Cost-cutting, revenue enhancement moves mean more work for no pay, agents say

By: Robert Carlsen

Thanks to Continental Airlines’ latest cost-cutting moves, airline bashing in the travel agency community is at an all-time high.

Among other things, Continental told retailers they would receive $25 “administrative” debit memos for any U.S. taxes and fees reported incorrectly. The airlines also doubled its paper ticket fee to $20 for domestic flights and made it applicable to all distribution channels, including agents.

There is also some bad news for low-fare customers, who Continental said would have to start paying for some services they now get free. An airline spokesman said Continental cannot legally disclose what fees will be charged until it happens, but new charges will be revealed during the next several weeks.

Travel agents, already pummeled by other major airline moves this year, were furious.

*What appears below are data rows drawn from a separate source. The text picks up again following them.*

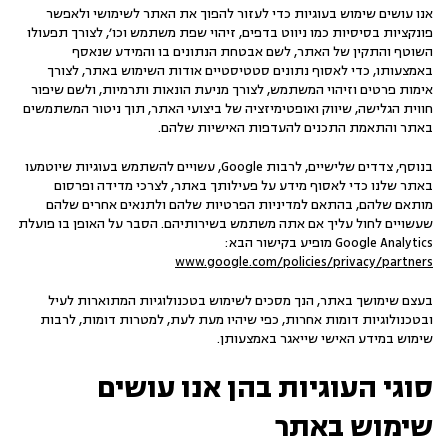
אנו עושים שימוש בעוגיות כדי לעזור להפוך את האתר לשימושי ולאפשר
פונקציות בסיסיות כמו ניווט בדפים, זיהוי שפת משתמש וכו', לצורך תפעולו
השוטף והתקין של האתר, לשם אבטחת הנתונים בו והמידע שנאסף
באמצעותו, כדי לאסוף נתונים סטטיסטיים אודות השימוש באתר, לצורך
אימות פרטים וזיהוי המשתמש, לצורך מניעת הונאות ותרמיות, ולשם שיפור
חווית הגלישה, שיווק ואופטימיזציה של ביצועי האתר, תוך ניטור המשתמשים
באתר והתאמת התכנים להעדפות האישיות שלהם.
בנוסף, צדדים שלישיים, לרבות Google, עשויים להשתמש בעוגיות שיוטמעו
באתר שלנו כדי לאסוף מידע על פעילותך באתר, לצרכי מדידה ופרסום
מותאם שלהם, בהתאם למדיניות הפרטיות שלהם ולתנאים אחרים שלהם
שעשויים לחול עליך אם אתה משתמש בשירותיהם. הסבר על האופן בו פועלת
Google Analytics מופיע בקישור הבא:
www.google.com/policies/privacy/partners
בעצם שימושך באתר, הנך מסכים לשימוש בטכנולוגיות המתוארות לעיל
ובטכנולוגיות דומות אחרות, כפי שיהיו מעת לעת, למטרות דומות, לרבות
שימוש במידע האישי שייאגר באמצעותן.
סוגי העוגיות בהן אנו עושים
שימוש באתר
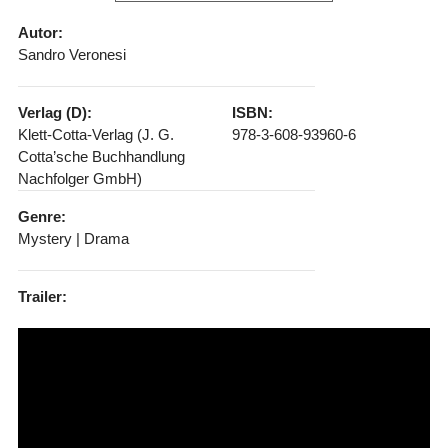
Autor:
Sandro Veronesi
Verlag (D):
ISBN:
Klett-Cotta-Verlag (J. G.
978-3-608-93960-6
Cotta’sche Buchhandlung
Nachfolger GmbH)
Genre:
Mystery | Drama
Trailer:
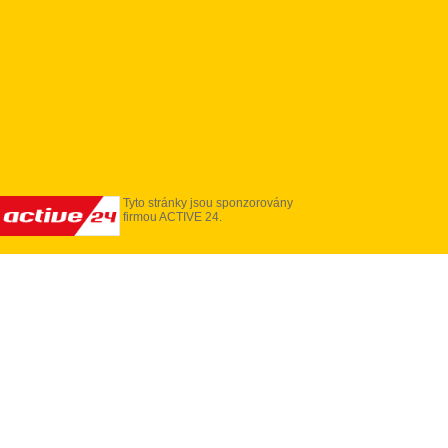
Tyto stránky jsou sponzorovány
firmou ACTIVE 24.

Janet Staton, president of Vista Travel in Las Cruces, N.M., shot off a letter to the local daily newspaper and authored a story to appear in two local monthly newspapers.

“I got some stuff off my chest,” Staton said.

Staton told her readers that “what is going on with the major airlines is not in your best interests. The sudden conversion to fiscal responsibility the airlines are announcing is totally self-serving and will result in less choice and higher fares for consumers.”

In order to save money, she wrote, the airlines have “stopped travel agents from doing any favors for you, such as getting a waiver if a fare went up overnight before you could decide if you wanted the ticket ... deleted senior staff in favor of cheaper, less experienced, poorly trained people ... done away with senior fares and senior coupon booklets, and, lowest of all, United Airlines did not pay its 9/11 pilots for their return flights.”

Staton reminded readers: “The people who are making your travel more difficult and more expensive are the very same people who have run these huge corporations into the ground and have been bailed out with our tax dollars.”

She also discussed the smaller airlines that are not getting the government attention that United and the biggies are. She contended that the majors have serious congressional lobbyists and have lined the pockets of elected officials.

“Why does United deserve a federal bailout when smaller airlines like National and Spirit have been denied federal aid?” she asked.

Meanwhile, John Clifford, president of International Travel Management in La Jolla, Calif., fired off a letter to Continental explaining that, with the new $20 fee for paper tickets, plus the additional fee his agency will need to implement to cover the paperwork cost, “my guess is that our clients will choose an alternative airline that we offer them which does not charge this ridiculous fee.”

He added, “Because we are already working for you for zero commission, I’m sure you will understand that Continental will now be my last choice in choosing a carrier for our corporate and leisure clients, for paper as well as electronic tickets.”